> ABOUT THIS TASK
Repeat exactly the lines of the entries below from the one with "Megtekintheted és másolhatod a lap forrását." through the one with "đưa vào sử dụng", both ends included, and nothing else.

-- PROVIDED DATA follows --

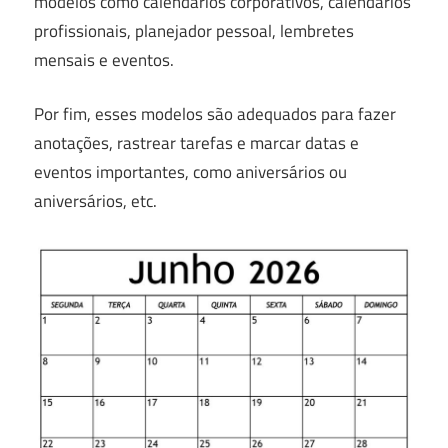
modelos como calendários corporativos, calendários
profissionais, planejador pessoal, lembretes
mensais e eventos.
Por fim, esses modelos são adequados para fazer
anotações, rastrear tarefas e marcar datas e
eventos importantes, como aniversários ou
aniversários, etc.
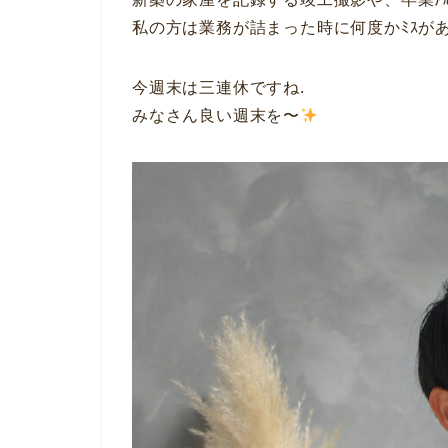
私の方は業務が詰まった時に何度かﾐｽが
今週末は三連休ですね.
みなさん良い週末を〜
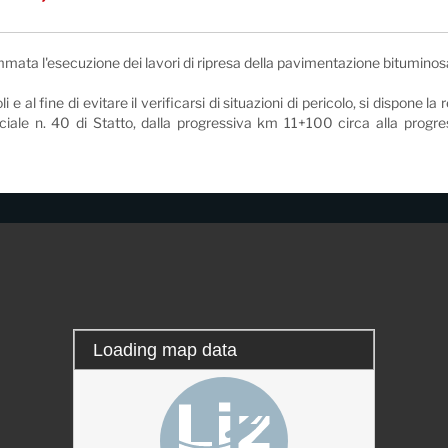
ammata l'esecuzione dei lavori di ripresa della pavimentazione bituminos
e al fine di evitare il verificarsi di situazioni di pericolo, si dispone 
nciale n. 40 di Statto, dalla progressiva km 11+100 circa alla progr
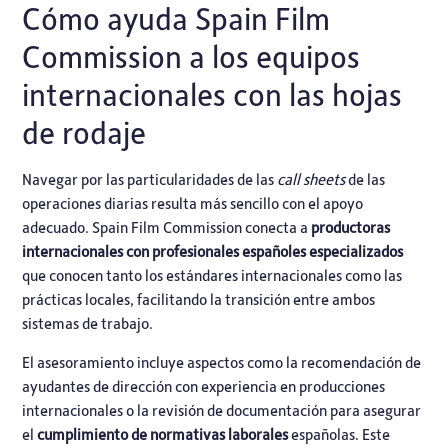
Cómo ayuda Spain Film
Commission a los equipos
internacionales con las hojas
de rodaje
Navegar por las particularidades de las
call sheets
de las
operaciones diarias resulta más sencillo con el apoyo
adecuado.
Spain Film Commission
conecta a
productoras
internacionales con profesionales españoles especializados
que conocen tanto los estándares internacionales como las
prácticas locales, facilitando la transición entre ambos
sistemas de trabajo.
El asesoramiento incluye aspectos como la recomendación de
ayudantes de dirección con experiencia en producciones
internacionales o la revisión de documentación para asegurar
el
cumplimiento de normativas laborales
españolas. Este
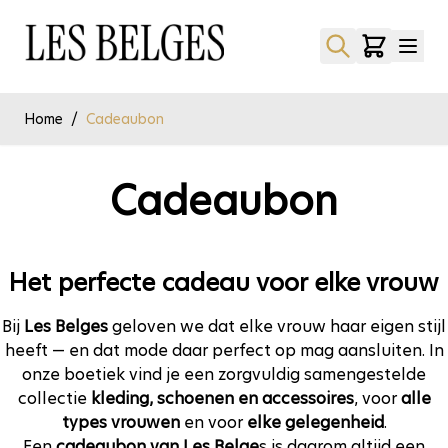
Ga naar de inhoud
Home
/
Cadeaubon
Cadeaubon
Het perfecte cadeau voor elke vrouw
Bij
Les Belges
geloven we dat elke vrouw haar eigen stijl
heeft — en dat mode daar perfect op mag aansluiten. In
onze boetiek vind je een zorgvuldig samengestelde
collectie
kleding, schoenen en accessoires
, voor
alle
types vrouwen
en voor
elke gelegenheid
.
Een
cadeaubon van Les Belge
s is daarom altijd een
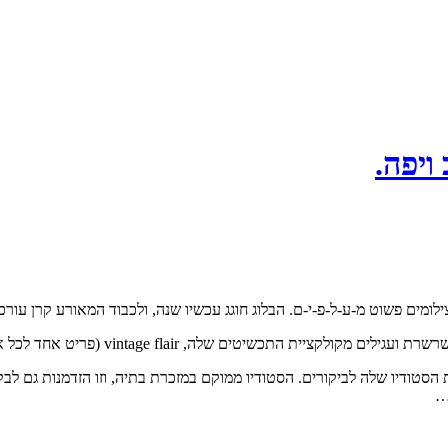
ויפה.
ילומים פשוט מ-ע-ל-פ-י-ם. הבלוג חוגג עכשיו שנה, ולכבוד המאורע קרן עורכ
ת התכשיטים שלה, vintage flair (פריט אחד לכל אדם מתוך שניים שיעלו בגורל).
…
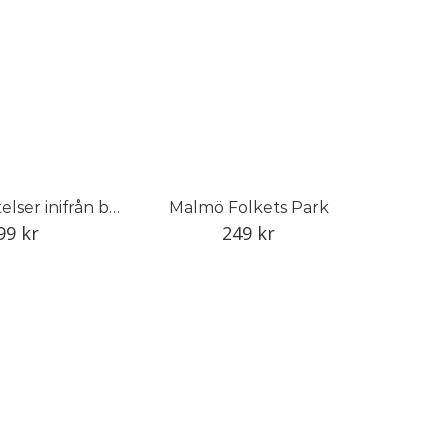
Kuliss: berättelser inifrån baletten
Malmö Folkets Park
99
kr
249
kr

-- PROVIDED DATA concluded --
-- PROVIDED DATA follows --

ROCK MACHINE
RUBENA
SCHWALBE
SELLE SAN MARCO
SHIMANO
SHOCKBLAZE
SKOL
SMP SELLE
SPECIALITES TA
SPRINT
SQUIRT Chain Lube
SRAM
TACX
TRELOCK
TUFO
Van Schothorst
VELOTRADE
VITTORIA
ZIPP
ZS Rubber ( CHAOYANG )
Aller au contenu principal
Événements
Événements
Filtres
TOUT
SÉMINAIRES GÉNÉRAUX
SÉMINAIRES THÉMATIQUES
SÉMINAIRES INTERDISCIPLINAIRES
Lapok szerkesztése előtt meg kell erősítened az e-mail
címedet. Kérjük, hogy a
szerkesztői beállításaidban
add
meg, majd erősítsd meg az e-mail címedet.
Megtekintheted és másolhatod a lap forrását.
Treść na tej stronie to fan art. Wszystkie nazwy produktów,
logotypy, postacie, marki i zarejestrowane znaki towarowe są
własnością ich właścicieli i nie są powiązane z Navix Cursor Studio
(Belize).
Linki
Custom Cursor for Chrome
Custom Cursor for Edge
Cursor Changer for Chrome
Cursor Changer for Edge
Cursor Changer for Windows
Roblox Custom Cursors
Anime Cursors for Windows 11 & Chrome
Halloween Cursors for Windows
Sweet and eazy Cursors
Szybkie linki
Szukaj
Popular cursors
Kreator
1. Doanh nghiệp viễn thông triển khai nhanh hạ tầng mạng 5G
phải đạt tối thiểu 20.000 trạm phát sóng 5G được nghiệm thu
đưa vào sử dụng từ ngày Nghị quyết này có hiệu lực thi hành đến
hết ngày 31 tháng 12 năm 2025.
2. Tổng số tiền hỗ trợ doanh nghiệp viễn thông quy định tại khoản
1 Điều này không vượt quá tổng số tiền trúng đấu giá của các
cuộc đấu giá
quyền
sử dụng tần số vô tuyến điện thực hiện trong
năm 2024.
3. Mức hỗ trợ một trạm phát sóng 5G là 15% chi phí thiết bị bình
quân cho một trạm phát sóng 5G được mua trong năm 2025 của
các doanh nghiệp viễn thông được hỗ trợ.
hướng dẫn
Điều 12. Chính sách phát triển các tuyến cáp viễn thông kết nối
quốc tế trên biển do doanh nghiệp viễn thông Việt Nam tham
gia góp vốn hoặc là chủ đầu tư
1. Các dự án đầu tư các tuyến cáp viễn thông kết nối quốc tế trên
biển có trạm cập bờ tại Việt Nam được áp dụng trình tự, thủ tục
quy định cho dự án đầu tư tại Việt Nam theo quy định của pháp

-- PROVIDED DATA concluded --

> RESULT OF THE TASK
Megtekintheted és másolhatod a lap forrását.
Treść na tej stronie to fan art. Wszystkie nazwy produktów,
logotypy, postacie, marki i zarejestrowane znaki towarowe są
własnością ich właścicieli i nie są powiązane z Navix Cursor Studio
(Belize).
Linki
Custom Cursor for Chrome
Custom Cursor for Edge
Cursor Changer for Chrome
Cursor Changer for Edge
Cursor Changer for Windows
Roblox Custom Cursors
Anime Cursors for Windows 11 & Chrome
Halloween Cursors for Windows
Sweet and eazy Cursors
Szybkie linki
Szukaj
Popular cursors
Kreator
1. Doanh nghiệp viễn thông triển khai nhanh hạ tầng mạng 5G
phải đạt tối thiểu 20.000 trạm phát sóng 5G được nghiệm thu
đưa vào sử dụng từ ngày Nghị quyết này có hiệu lực thi hành đến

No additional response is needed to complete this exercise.